# [Exercise details]
Search the records for lines that contain the word "level". Copy them all.
——
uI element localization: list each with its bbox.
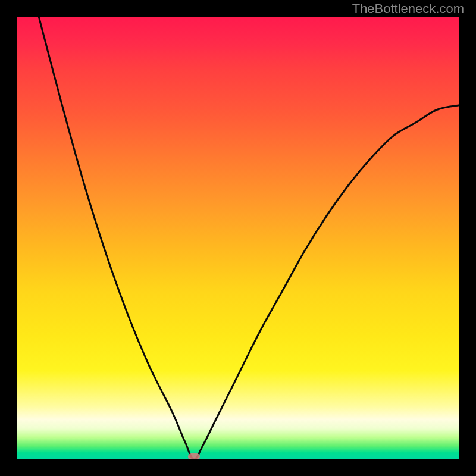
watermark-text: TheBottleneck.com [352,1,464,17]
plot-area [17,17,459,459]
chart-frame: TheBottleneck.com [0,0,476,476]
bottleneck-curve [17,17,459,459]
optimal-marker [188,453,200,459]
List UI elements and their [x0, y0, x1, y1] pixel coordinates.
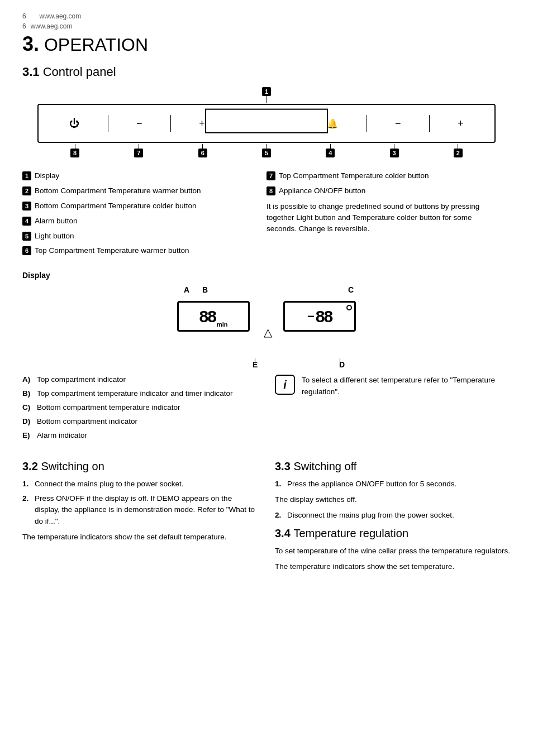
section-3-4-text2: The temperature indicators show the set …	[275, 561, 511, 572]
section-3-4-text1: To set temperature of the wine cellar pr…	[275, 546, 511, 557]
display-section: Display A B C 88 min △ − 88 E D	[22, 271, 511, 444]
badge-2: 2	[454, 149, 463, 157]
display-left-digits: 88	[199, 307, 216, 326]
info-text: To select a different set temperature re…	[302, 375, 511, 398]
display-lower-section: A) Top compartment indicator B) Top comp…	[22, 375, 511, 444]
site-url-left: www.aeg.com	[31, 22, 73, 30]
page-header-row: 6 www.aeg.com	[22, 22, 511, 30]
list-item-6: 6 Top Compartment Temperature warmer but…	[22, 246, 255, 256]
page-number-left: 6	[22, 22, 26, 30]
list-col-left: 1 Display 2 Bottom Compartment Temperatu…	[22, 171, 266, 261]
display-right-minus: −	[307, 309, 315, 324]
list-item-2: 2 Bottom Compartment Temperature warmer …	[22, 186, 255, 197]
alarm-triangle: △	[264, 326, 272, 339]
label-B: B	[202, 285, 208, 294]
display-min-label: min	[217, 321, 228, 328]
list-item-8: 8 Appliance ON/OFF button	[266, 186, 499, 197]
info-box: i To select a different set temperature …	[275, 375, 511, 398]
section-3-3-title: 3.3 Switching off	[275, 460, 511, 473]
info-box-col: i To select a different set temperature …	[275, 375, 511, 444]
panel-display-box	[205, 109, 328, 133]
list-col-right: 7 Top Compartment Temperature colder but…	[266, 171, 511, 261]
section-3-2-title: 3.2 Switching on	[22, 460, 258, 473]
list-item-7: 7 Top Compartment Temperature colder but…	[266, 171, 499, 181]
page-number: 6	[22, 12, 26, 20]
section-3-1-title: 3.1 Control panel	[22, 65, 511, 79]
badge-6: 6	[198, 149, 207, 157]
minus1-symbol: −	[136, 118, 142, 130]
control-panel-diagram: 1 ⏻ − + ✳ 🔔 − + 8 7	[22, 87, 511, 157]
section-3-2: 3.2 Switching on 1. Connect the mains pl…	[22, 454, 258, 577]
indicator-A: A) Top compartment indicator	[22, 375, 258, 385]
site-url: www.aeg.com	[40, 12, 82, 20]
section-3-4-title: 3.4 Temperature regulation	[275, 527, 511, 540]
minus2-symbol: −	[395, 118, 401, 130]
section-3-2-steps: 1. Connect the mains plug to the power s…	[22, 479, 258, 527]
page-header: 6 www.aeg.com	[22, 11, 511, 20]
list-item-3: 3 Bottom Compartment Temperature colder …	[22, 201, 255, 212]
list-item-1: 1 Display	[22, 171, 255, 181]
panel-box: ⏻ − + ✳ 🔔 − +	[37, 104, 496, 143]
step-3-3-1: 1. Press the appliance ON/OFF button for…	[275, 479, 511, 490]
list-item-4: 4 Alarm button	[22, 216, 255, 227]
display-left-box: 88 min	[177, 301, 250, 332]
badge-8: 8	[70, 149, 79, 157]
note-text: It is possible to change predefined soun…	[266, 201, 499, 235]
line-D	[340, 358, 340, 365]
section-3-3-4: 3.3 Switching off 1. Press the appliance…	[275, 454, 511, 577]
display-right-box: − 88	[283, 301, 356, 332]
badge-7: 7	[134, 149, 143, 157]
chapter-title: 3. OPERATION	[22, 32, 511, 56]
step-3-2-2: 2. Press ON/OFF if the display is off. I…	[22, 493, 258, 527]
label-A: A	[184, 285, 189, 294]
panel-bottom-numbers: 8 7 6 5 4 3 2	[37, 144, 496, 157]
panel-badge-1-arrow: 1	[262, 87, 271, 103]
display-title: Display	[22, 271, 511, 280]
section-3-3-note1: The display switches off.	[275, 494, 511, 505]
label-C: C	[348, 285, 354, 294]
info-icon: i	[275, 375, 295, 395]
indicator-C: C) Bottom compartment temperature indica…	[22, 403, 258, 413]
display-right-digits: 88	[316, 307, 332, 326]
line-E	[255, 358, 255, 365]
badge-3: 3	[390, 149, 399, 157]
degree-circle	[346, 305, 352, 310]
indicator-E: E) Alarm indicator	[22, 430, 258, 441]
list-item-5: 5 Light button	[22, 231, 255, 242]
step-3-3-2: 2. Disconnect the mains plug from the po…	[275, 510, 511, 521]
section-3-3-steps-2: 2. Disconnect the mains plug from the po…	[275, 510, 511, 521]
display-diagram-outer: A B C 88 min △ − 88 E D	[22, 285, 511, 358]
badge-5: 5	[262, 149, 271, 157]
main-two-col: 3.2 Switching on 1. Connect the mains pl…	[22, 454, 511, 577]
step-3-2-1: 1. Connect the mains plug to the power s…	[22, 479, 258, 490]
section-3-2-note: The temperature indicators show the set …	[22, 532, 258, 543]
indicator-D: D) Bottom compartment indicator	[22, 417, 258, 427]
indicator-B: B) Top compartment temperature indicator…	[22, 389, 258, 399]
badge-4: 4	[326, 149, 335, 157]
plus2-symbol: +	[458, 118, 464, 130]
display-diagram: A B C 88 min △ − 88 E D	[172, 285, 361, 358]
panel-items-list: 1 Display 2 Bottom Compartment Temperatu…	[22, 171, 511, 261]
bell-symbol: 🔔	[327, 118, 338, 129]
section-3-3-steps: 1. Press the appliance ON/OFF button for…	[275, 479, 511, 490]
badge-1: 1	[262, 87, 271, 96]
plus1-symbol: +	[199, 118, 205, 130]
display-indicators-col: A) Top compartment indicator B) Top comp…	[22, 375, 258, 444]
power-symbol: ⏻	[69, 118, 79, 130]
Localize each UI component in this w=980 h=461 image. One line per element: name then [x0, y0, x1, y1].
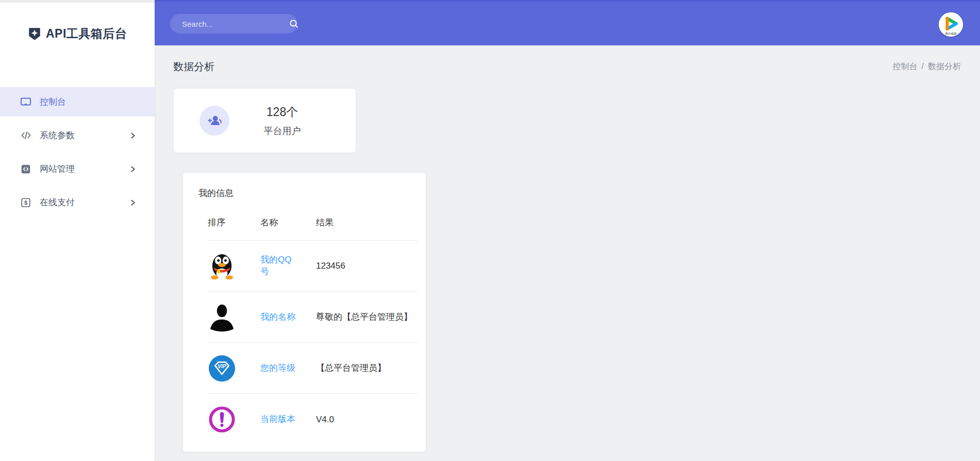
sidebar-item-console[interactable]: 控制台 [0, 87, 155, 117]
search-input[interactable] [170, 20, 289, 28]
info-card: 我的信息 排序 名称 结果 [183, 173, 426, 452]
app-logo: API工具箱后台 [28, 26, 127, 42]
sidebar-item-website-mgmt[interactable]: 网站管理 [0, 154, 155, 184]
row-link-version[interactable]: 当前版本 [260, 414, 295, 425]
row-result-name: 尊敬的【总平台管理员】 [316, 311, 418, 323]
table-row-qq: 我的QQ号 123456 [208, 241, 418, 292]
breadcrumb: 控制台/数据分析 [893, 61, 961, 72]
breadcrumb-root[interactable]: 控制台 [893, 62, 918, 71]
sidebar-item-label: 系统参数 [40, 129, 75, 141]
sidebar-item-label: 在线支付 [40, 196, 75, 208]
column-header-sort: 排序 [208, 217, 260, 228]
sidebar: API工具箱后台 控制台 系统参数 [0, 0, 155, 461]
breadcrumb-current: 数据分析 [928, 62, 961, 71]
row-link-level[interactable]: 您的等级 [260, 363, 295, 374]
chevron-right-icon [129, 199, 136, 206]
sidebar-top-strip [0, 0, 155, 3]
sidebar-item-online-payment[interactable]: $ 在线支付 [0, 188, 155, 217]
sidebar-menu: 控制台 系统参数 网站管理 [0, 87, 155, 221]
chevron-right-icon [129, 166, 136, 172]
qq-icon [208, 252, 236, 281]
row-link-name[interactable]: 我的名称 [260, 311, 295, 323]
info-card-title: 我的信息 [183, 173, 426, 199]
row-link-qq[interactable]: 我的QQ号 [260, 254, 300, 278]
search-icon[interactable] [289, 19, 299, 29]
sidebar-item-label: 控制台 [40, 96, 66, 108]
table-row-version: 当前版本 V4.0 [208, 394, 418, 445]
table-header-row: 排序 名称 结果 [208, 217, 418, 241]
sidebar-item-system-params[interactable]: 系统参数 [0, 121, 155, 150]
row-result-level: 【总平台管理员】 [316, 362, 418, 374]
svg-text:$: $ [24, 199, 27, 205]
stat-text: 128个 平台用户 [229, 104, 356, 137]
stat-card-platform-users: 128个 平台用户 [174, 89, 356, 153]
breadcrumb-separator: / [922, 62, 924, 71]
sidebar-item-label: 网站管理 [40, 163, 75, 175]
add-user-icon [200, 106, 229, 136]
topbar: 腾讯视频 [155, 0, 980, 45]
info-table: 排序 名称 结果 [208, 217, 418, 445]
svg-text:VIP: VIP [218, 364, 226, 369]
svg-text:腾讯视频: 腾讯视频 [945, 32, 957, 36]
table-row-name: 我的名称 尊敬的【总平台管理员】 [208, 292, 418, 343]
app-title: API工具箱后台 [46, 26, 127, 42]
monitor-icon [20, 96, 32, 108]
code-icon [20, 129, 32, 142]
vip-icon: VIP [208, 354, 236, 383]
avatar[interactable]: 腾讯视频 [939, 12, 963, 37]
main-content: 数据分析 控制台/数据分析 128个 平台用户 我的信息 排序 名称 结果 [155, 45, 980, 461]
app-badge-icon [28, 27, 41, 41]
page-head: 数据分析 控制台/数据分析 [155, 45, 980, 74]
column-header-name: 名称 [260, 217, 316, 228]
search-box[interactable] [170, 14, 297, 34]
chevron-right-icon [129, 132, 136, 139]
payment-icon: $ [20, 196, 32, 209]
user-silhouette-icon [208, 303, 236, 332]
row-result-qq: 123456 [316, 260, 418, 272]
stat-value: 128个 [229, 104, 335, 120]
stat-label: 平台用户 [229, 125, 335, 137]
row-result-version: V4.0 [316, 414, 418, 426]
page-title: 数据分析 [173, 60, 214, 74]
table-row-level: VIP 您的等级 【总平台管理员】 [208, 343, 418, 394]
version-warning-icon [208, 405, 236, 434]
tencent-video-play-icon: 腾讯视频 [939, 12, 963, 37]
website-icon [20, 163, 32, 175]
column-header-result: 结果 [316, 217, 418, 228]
——
# [Response for this exercise]
row-link-level[interactable]: 您的等级 [260, 363, 295, 374]
row-result-level: 【总平台管理员】 [316, 362, 418, 374]
table-row-level: VIP 您的等级 【总平台管理员】 [208, 343, 418, 394]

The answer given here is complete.